Additional Exclusion Criteria for HCC Cohort ONLY:

• Child-Pugh Score Class B9; or Child-Pugh Class C
• Radiotherapy treatment to more than 30% of the bone marrow or with a wide field of radiation within 28 days of the first dose of EAP treatments.
• History of allogenic organ transplantation (e.g., liver transplant).
• History of hepatic encephalopathy within the past 12 months or requirement for medications to prevent or control encephalopathy (e.g., no lactulose, rifaximin, etc if used for purposes of hepatic encephalopathy.
• Clinically meaningful ascites, defined as any ascites requiring non-pharmacologic intervention (e.g., paracentesis) to maintain symptomatic control, within 2 months before the first EAP treatment dose. Patients on stable doses of diuretics for ascites for ≥2 months are eligible.
• Patients with main portal vein thrombosis (i.e., thrombosis in the main trunk of the portal vein, with or without blood flow) on baseline imaging.

• Active or previously documented autoimmune or inflammatory disorders (including inflammatory bowel disease [e.g., colitis or Crohn's disease], diverticulitis [except for diverticulosis], systemic lupus erythematosus, Sarcoidosis syndrome, or Wegener syndrome [granulomatosis with polyangiitis, Graves' disease, rheumatoid arthritis, hypophysitis, uveitis, etc]). Patients without active disease in the last 5 years are excluded unless discussed with the Treating Physician and considered appropriate for EAP participation. The following are exceptions to this criterion:

  • Patients with vitiligo or alopecia
  • Patients with hypothyroidism (e.g., following Hashimoto syndrome) stable on hormone replacement
  • Any chronic skin condition that does not require systemic therapy
  • Patients with celiac disease controlled by diet alone

• Patients co-infected with HBV and HCV, or co-infected with HBV and hepatitis D virus (HDV).

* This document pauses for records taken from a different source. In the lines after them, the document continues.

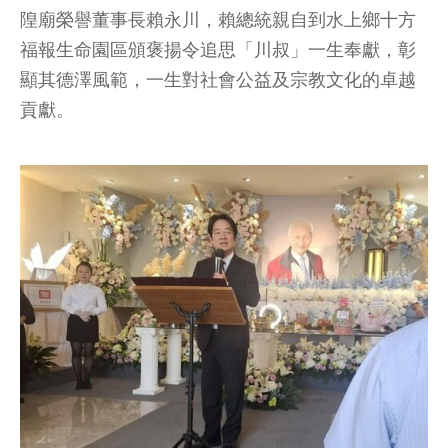
隍廟榮譽董事長賴永川，賴總統親自到水上鄉十方
福報生命園區頒褒揚令追思「川叔」一生奉獻，彰
顯其德澤風範，一生對社會公益及宗教文化的卓越
貢獻。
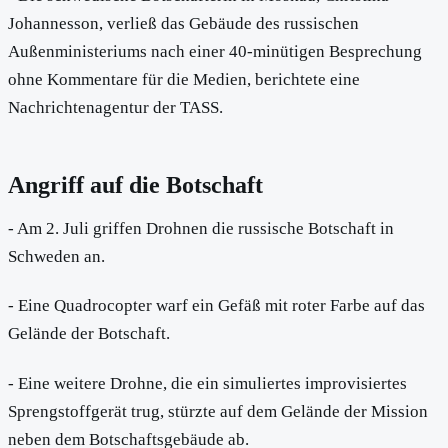
Johannesson, verließ das Gebäude des russischen
Außenministeriums nach einer 40-minütigen Besprechung
ohne Kommentare für die Medien, berichtete eine
Nachrichtenagentur der TASS.
Angriff auf die Botschaft
- Am 2. Juli griffen Drohnen die russische Botschaft in
Schweden an.
- Eine Quadrocopter warf ein Gefäß mit roter Farbe auf das
Gelände der Botschaft.
- Eine weitere Drohne, die ein simuliertes improvisiertes
Sprengstoffgerät trug, stürzte auf dem Gelände der Mission
neben dem Botschaftsgebäude ab.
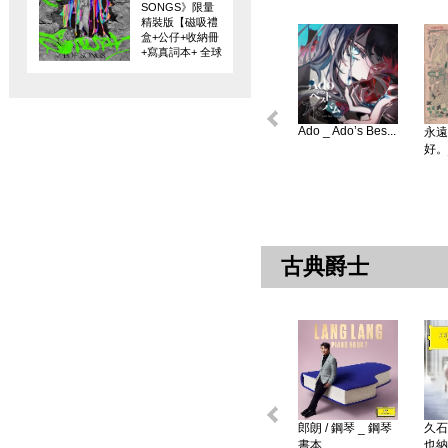
SONGS》限量
精裝版【磁吸禮
盒+公仔+收納冊
+寫真詞本+ 全球
限量編碼珍藏
卡】
Ado _ Ado’s Bes...
永遠
好。
古典爵士
郎朗 / 鋼琴 _ 鋼琴
久石
書本 ...
也納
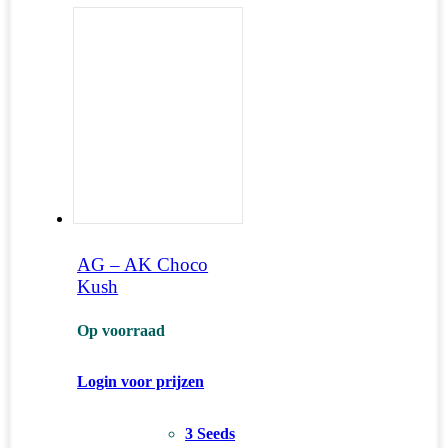
AG – AK Choco
Kush
Op voorraad
Login voor prijzen
3 Seeds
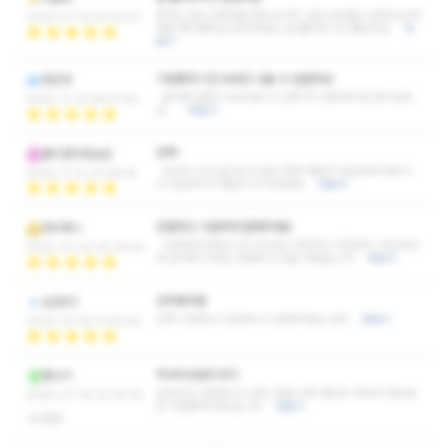
한국인 관리사한테만 받는데 여기 관리사님들이 한국인이라
2026-01-15 03:14:37
바로 예약했어요 뭉친부분도 잘 풀어주시고 좋았어요
더
보기
기분좋게 시간 보내고 나올 수 있을듯요!
정진주
끝나면 온몸이 녹아내리고 진짜 딱 나른하게 잘 잘수있어
2025-11-14 09:31:54
요...
더보기
만족~
좋으면리뷰남김
마사지 시간 날리는거 없이 꽉꽉 채워서 성실하게 해주시
2025-11-12 21:09:18
고 친절하시고 좋습니다 추천해요
더보기
친절하고 시원하게 잘해주세요
하이써니
시원하게 잘받고 갑니다 압도 적당하고 친절하고 성심성의
2025-10-20 05:19:05
껏 잘 해주시네요 다음에 또 방문 하겠습니다
더보기
강추춫추춫
남간93
진짜 시원하고 친절하시고 잘해주세요 강추
더보기
2025-10-18 21:44:30
럭셔리아로마 후기
쩜시기
실장님도 친절하시고 관리 정말 너무 열심히 하셔서 받는동
2025-07-16 22:30:32
안 기분좋게 받았습니다
더보기
없음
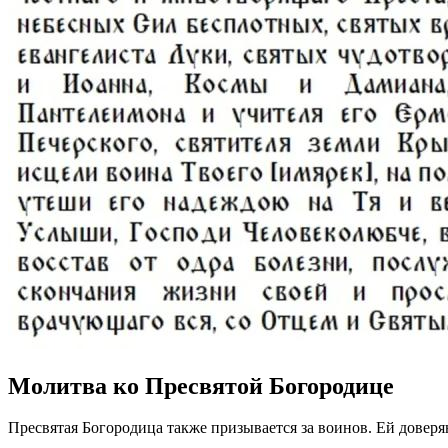
Молитва ко Пресвятой Богородице
Пресвятая Богородица также призывается за воинов. Ей доверяю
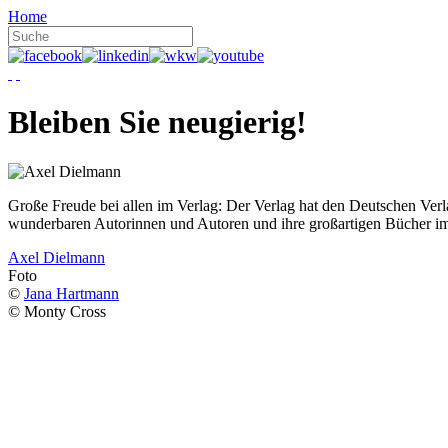
Home
Bleiben Sie neugierig!
Große Freude bei allen im Verlag: Der Verlag hat den Deutschen Ver
wunderbaren Autorinnen und Autoren und ihre großartigen Bücher i
Axel Dielmann
Foto
©
Jana Hartmann
© Monty Cross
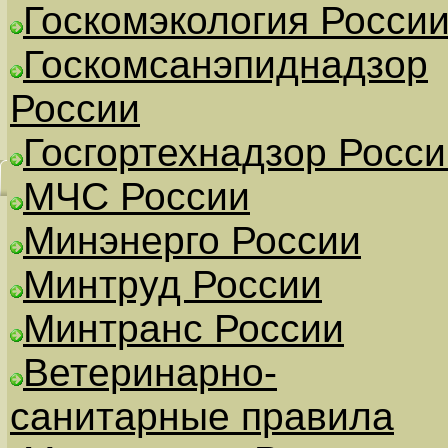
Госкомэкология Росси
Госкомсанэпиднадзор
России
Госгортехнадзор Росси
МЧС России
Минэнерго России
Минтруд России
Минтранс России
Ветеринарно-
санитарные правила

HBV positive (presence of HbsAg and/or anti-HBcAb with detectable HBV DNA); HCV positive (presence of anti-HCV antibodies); HDV positive (presence of anti-HDV antibodies).

  o Note: Testing required for subjects with a known history otherwise not required.

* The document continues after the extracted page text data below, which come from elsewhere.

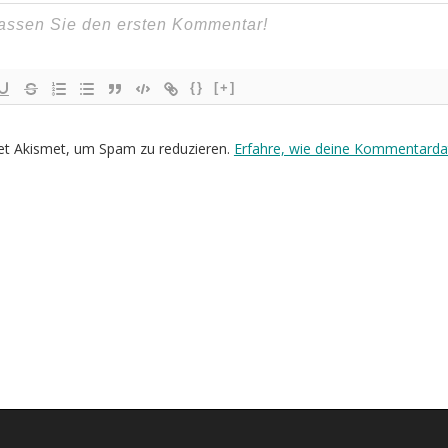
{}
[+]
et Akismet, um Spam zu reduzieren.
Erfahre, wie deine Kommentarda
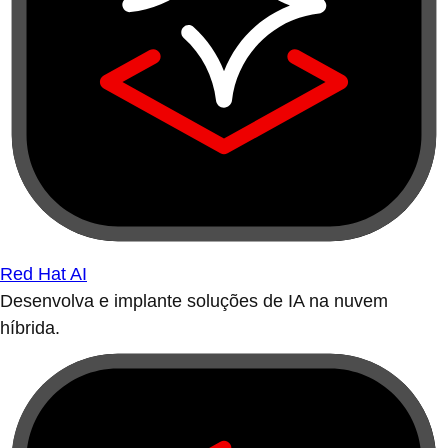
Red Hat AI
Desenvolva e implante soluções de IA na nuvem
híbrida.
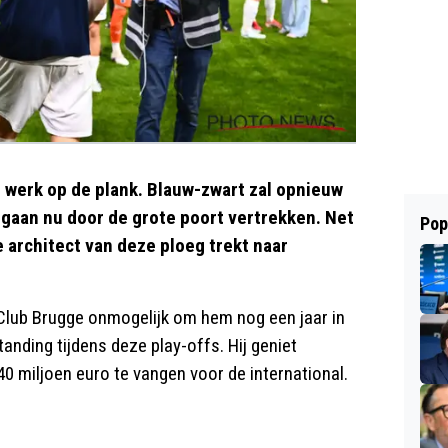
gt werk op de plank. Blauw-zwart zal opnieuw
gaan nu door de grote poort vertrekken. Net
Pop
 architect van deze ploeg trekt naar
 Club Brugge onmogelijk om hem nog een jaar in
anding tijdens deze play-offs. Hij geniet
40 miljoen euro te vangen voor de international.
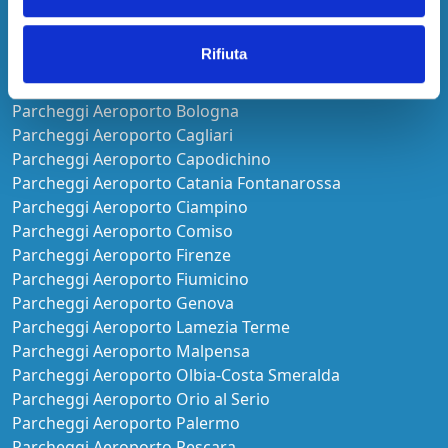
Aperto:
Tutti i giorni H24
Rifiuta
7 minuti dal terminal
Scoperto Auto
Navetta
Lascia le chiavi
Pagamento online
Maggiori informazioni
Cancellazione gratuita fino a 24h prima
€ 35,00
prezzo per 2 Giorni
Continua la prenotazione
AEROPORT CAR
Aperto:
Tutti i giorni H24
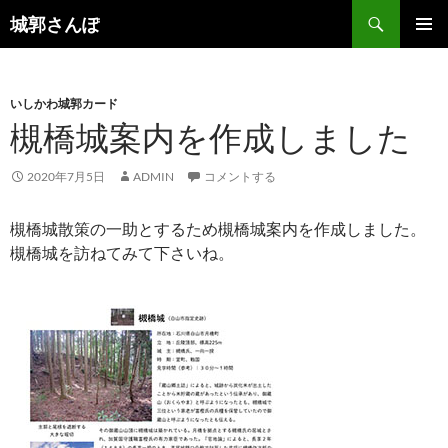
コ
検
城郭さんぽ
ン
索
メインメ
テ
ニュー
ン
いしかわ城郭カード
ツ
槻橋城案内を作成しました
へ
ス
キ
2020年7月5日
ADMIN
コメントする
ッ
プ
槻橋城散策の一助とするため槻橋城案内を作成しました。
槻橋城を訪ねてみて下さいね。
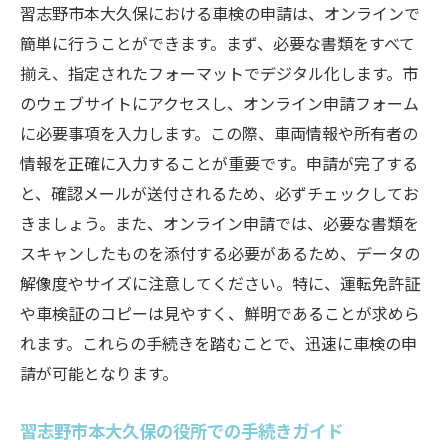
習志野市本大久保における車検の申請は、オンラインで
簡単に行うことができます。まず、必要な書類をすべて
揃え、指定されたフォーマットでデジタル化します。市
のウェブサイトにアクセスし、オンライン申請フォーム
に必要事項を入力します。この際、車両情報や所有者の
情報を正確に入力することが重要です。申請が完了する
と、確認メールが送付されるため、必ずチェックしてお
きましょう。また、オンライン申請では、必要な書類を
スキャンしたものを添付する必要があるため、データの
解像度やサイズに注意してください。特に、運転免許証
や車検証のコピーは見やすく、鮮明であることが求めら
れます。これらの手続きを踏むことで、迅速に車検の申
請が可能となります。
習志野市本大久保の役所での手続きガイド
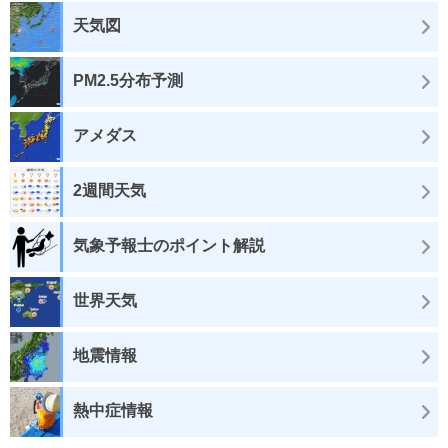
天気図
PM2.5分布予測
アメダス
2週間天気
気象予報士のポイント解説
世界天気
地震情報
熱中症情報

• Known fibrolamellar HCC, sarcomatoid HCC, or mixed cholangiocarcinoma and HCC.
• History of active primary immunodeficiency.

• Current or prior use of immunosuppressive medication within 14 days before the first dose of EAP treatment. The following are exceptions to this criterion:

  • Intranasal, inhaled, topical steroids, or local steroid injections (e.g., intra-articular injection)
  • Systemic corticosteroids at physiologic doses not to exceed 10 mg/day of prednisone or its equivalent
  • Steroids as pre-medication for hypersensitivity reactions (e.g., CT scan pre-medication)
• Receipt of live attenuated vaccine within 30 days before first dose of treatment. Note: patients, if enrolled, should not receive live vaccine while receiving study treatment, and up to 30 days after the last dose of study treatment.
• Previous randomization or treatment in a previous durvalumab and/or tremelimumab clinical study regardless of treatment arm assignment.
• Patients who have received anti-PD-1, anti-PD-L1, or anti-CTLA-4 before the first dose of EAP treatment.